10. Desain penelitian harus dibuat seramping mungkin, kalau perlu dengan konsultasi
pakar desain penelitian/ahli statistik supaya jumlah hewan yang digunakan sesedikit
mungkin, tetapi hasil penelitian harus tetap sahih.
11. Di lembaga harus ditugaskan seorang dokter hewan yang memiliki pengetahuan dan
pengalaman di bidang laboratory animal medicine and science sebagai
penanggungjawab untuk pemeliharaan dan penanganan hewan coba.
12. Pembelian, transpor, pemeliharaan, pakan, air, kandang, sanitasi, suhu, kelembaban
harus memenuhi persyaratan dan dipantau selama penelitian berlangsung. Semua
peraturan/ ketentuan di atas akan mengacu pada Undang-Undang nomor 18 tahun
2009 tentang peternakan dan kesehatan hewan
13. Pengekangan (Restrain) adalah penggunaan tangan, alat, atau obat-obatan untuk
membatasi gerak normal hewan coba untuk keperluan pemeriksaan, pengambilan
darah atau sampel biologik, pemberian komponen pengobatan, atau tindakan
penelitian. Rancangan, ukuran dan cara kerja alat pengekangan harus disesuaikan agar
tidak melukai atau mengurangi kenyamanan hewan tersebut selama pengekangan.
Jangka waktu pengekangan harus sesingkat mungkin namun cukup untuk memenuhi
kebutuhan penelitian. Jangka waktu yang panjang harus dihindari, kecuali jika sangat
penting bagi pencapaian tujuan penelitian, dan dengan persetujuan dari KEPK.

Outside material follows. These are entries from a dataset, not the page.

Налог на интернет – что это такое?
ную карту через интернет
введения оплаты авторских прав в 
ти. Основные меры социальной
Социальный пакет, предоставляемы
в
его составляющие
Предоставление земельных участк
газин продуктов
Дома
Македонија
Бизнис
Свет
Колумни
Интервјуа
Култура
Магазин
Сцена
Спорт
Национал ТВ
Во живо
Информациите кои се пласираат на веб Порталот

14. Apabila diperlukan pembatasan pemberian pakan dan air minum hewan untuk
kepentingan penelitian, pemberian makan dan minum itu harus masih mencukupi
untuk pertumbuhan normal dan pemeliharaan kesehatan jangka panjang hewan
tersebut. Alasan pembatasan makan dan minum ini harus dapat dibuktikan secara
ilmiah dan disetujui KEPK.
15. Hewan coba yang digunakan dalam penelitian kesehatan harus mendapatkan
kesempatan untuk melakukan aktivitas fisik secara normal sesuai dengan biologi
spesiesnya. Spesies hewan coba tertentu yang bersifat komunal membutuhkan
komunikasi sosial dengan sesamanya. Oleh karena itu komposisi hewan dalam
kandang, struktur kandang dan posisi penempatan hewan perlu dipertimbangkan agar
hewan dapat melakukan kontak visual, auditorial, dan olfaktorial dengan sesamanya.

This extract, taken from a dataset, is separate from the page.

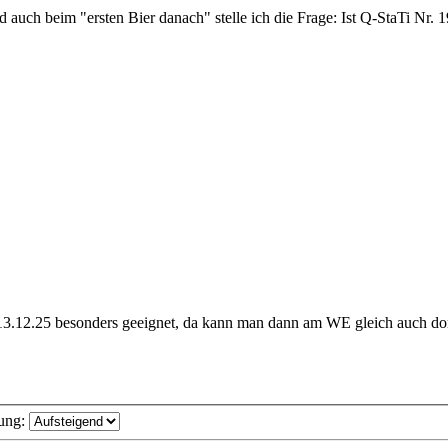
 auch beim "ersten Bier danach" stelle ich die Frage: Ist Q-StaTi Nr. 
er 13.12.25 besonders geeignet, da kann man dann am WE gleich auch do
ung:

Pada spesies hewan yang bersifat teritorial, keberadaan hewan lain dalam radius
teritorialnya dapat menimbulkan stres. Demikian pula halnya pencampuran hewan
yang berbeda spesies dalam satu ruang dapat menimbulkan stres karena rasa takut
16. Penanganan hewan coba selama penelitian dan pengorbanan pada akhir penelitian
harus dilakukan secara manusiawi (humane). Cara melakukan prosedur bedah,
penggunaaan anestesia, analgesia dan eutanasia hewan coba harus dijelaskan dalam
protokol penelitian. Pembedahan dibedakan atas tindakan survival (hewan akan pulih
dari efek pembiusan) dan terminal (hewan akan dieutanasia sebelum pulih dari efek
pembiusan). Pembedahan survival dibedakan atas tindakan mayor dan minor.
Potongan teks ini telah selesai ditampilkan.